VMware has the most feature-rich hypervisor, but it's expensive. Is it worth the price or are there comparable features in another offering? Microsoft's Hyper-V is a less-expensive option, but has fewer features. And what about KVM or Citrix?
This month, we asked the Search VMware Advisory Board which hypervisor features would make or break their decision when making a purchasing decision. Which features are most important and how much are they worth?
When shopping for a hypervisor, several things come to mind in terms of what you can't live without in modern-day data centers. Live migrations are an absolute must for any modern hypervisor. In fact, I'm not sure you can call a hypervisor is complete product without it. Other hypervisor features that are high on my list include storage migrations and the ability to hot-add resources, but none of these are my deciding factors.
My key shopping factor is the complexity and management of a hypervisor. As you compare VMware to Hyper-V and KVM, one thing is very apparent with all of them: They all require additional pieces to truly bring out the complete functions and features of the hypervisor.
When you look at what you can do with each hypervisor, you also need to look at everything needed to make it whole. This can be anything from additional monitoring and logging tools to central server pieces that enable fundamental functions. Unfortunately, these additional pieces are typically not free or easy to get up and running. As I look at the best hypervisor features, the key for me is how complex it will be to get all the functions as advertised, as well as the daily care and feeding involved with the environment.
While complexity and management are typically not as shiny as live migrations or hot-add of resources, they're important because we deal with them every day. Now this isn't to say that the folks making the hypervisors haven't thought of this, but some additional effort in this area would not hurt. After all, it's no longer a contest of whose virtual machine is bigger; it's about how they perform. I would definitely pay more money to the hypervisor vendor with better management capabilities and a less-complex offering.
The main thing I look for in a hypervisor is its ease of use. I don't mean how pretty the console is, or whether there are wizards that guide a novice. I care about how quickly and efficiently I can complete a task.
This means having a range of automation tools for frequent tasks -- both scripting and more sophisticated workflow tools. For less-frequent tasks, I prefer that the settings are in logical places in the user interface with guidelines I can understand -- not cryptic messages that I need to repeatedly [look up] to identify.
It's important to have clear dependencies for manual tasks as well. I prefer to know ahead of time when I need to download a new version of a utility or a driver update package.

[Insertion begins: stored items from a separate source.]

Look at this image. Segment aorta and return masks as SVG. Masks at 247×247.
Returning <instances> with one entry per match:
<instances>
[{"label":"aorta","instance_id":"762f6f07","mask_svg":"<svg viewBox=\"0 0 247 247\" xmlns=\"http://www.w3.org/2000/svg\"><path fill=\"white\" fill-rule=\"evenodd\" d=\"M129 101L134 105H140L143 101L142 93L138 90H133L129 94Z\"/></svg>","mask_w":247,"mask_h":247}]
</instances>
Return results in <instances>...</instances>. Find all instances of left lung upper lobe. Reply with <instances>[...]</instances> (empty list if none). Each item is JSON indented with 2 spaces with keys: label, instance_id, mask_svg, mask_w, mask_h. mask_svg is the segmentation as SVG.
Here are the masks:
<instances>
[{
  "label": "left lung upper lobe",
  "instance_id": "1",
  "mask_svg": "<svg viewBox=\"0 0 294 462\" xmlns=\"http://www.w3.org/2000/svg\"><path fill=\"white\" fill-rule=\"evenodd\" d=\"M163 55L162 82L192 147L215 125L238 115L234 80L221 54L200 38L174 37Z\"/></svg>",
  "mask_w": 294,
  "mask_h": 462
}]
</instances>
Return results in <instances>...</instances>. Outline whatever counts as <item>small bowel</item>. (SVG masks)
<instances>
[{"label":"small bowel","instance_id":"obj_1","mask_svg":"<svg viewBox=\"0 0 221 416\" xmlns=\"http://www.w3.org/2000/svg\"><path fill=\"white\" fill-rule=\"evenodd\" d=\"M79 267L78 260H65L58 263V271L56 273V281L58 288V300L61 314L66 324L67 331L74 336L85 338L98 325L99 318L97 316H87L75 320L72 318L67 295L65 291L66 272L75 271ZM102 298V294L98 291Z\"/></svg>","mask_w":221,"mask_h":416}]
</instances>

Having clearly documented dependencies is crucial when the hypervisor doesn't have internet access, but it's also important in situations with stringent change management.
Ease of use isn't a hypervisor feature you will see on a specification sheet, but it's very obvious -- and important -- when you work with the hypervisor in production.

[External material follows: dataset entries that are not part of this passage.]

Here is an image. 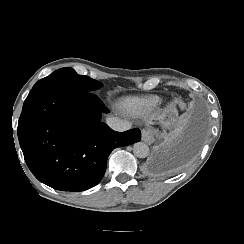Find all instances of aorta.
Segmentation results:
<instances>
[{
    "instance_id": "obj_1",
    "label": "aorta",
    "mask_w": 244,
    "mask_h": 244,
    "mask_svg": "<svg viewBox=\"0 0 244 244\" xmlns=\"http://www.w3.org/2000/svg\"><path fill=\"white\" fill-rule=\"evenodd\" d=\"M133 153L138 158H146L149 155V147L144 142H137L133 146Z\"/></svg>"
}]
</instances>
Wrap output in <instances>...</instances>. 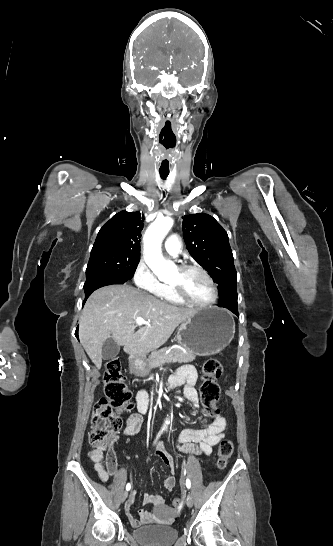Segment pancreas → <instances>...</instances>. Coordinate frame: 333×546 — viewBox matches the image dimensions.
<instances>
[{
  "label": "pancreas",
  "mask_w": 333,
  "mask_h": 546,
  "mask_svg": "<svg viewBox=\"0 0 333 546\" xmlns=\"http://www.w3.org/2000/svg\"><path fill=\"white\" fill-rule=\"evenodd\" d=\"M195 359V354L192 352H184L181 349H172L168 347L153 351L147 359L149 369H154L162 366L165 363H188Z\"/></svg>",
  "instance_id": "pancreas-1"
}]
</instances>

I started using hypervisors around the same time that customers started using them in production environments. At that time, VMware delivered the most complete hypervisor. Now there are many other competitors in the market, both open source and proprietary. I don't think one or two main features can put a hypervisor vendor solely above its competition.

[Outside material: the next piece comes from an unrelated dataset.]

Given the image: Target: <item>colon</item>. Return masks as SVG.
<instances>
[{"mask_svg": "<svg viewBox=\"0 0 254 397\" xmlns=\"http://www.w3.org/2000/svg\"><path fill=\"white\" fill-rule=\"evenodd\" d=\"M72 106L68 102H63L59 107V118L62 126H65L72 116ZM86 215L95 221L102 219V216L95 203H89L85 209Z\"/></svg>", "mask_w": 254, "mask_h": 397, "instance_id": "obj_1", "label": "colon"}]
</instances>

If I was starting over today and had to choose a hypervisor vendor, I would look at the entire package -- not what a company offers, but also where they are going in the future. VMware is still on top of the list today because it offers a broad package of products, such as NSX, vSAN and vRealize, that customers can use to do almost whatever they want to in the data center.
This might sound like a marketing pitch for VMware but that's not the case, it's just my opinion. Are there areas that VMware could improve? Absolutely. VMware should put more effort in providing a more consistent offering with centralized management. That way, someone who uses a wide range of its products can use similar tools instead of a variety of options. At this point, it's still unknown how VMware will fare in the cloud arena.
To compare hypervisors, I would focus on the management capabilities, and VMware scores highly with vCenter and related products such as Log Insight from the vRealize Suite.